An exact copy is needed of the lines from the one that contains "2020年12月21日" through the final line of the data below, with pictures left out.

PROVIDED RECORDS.
%%
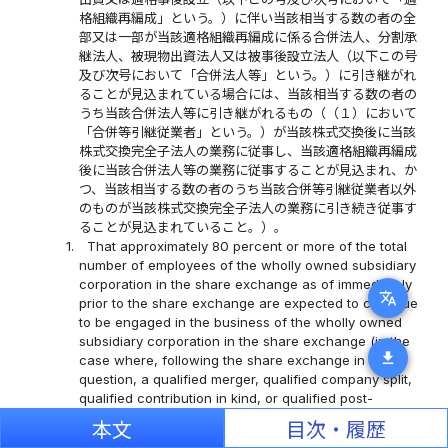
格組織再編成」という。）に伴い当該相当する数の者の全
部又は一部が当該適格組織再編成に係る合併法人、分割承
継法人、被現物出資法人又は被事後設立法人（以下この号
及び次号において「合併法人等」という。）に引き継がれ
ることが見込まれている場合には、当該相当する数の者の
うち当該合併法人等に引き継がれるもの（（１）において
「合併等引継従業者」という。）が当該株式交換後に当該
株式交換完全子法人の業務に従事し、当該適格組織再編成
後に当該合併法人等の業務に従事することが見込まれ、か
つ、当該相当する数の者のうち当該合併等引継従業者以外
のものが当該株式交換完全子法人の業務に引き続き従事す
ることが見込まれていること。）。
1.
That approximately 80 percent or more of the total
number of employees of the wholly owned subsidiary
corporation in the share exchange as of immediately
translate
prior to the share exchange are expected to continue
to be engaged in the business of the wholly owned
subsidiary corporation in the share exchange (in the
download
case where, following the share exchange in
question, a qualified merger, qualified company split,
qualified contribution in kind, or qualified post-
formation contribution acquisition that has taken is
本文
目次・履歴
expected to be effected, wherein the wholly owned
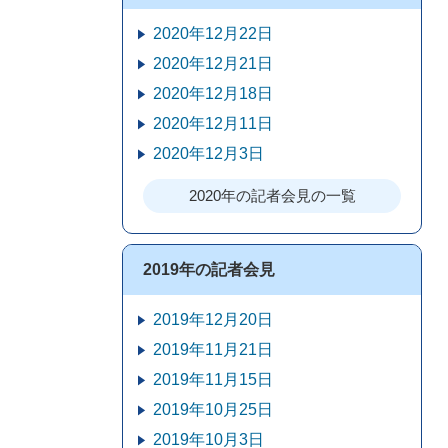
2020年12月22日
2020年12月21日
2020年12月18日
2020年12月11日
2020年12月3日
2020年の記者会見の一覧
2019年の記者会見
2019年12月20日
2019年11月21日
2019年11月15日
2019年10月25日
2019年10月3日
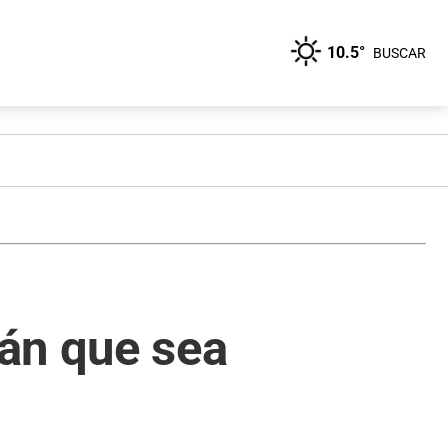
10.5°
BUSCAR
án que sea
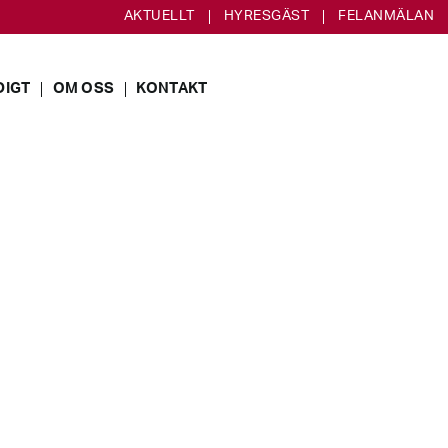
AKTUELLT
HYRESGÄST
FELANMÄLAN
DIGT
OM OSS
KONTAKT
%%
WRITTEN ANSWER.
2020年12月21日
2020年12月18日
2020年12月11日
2020年12月3日
2020年の記者会見の一覧
2019年の記者会見
2019年12月20日
2019年11月21日
2019年11月15日
2019年10月25日
2019年10月3日
10.5°
BUSCAR
án que sea
AKTUELLT
HYRESGÄST
FELANMÄLAN
DIGT
OM OSS
KONTAKT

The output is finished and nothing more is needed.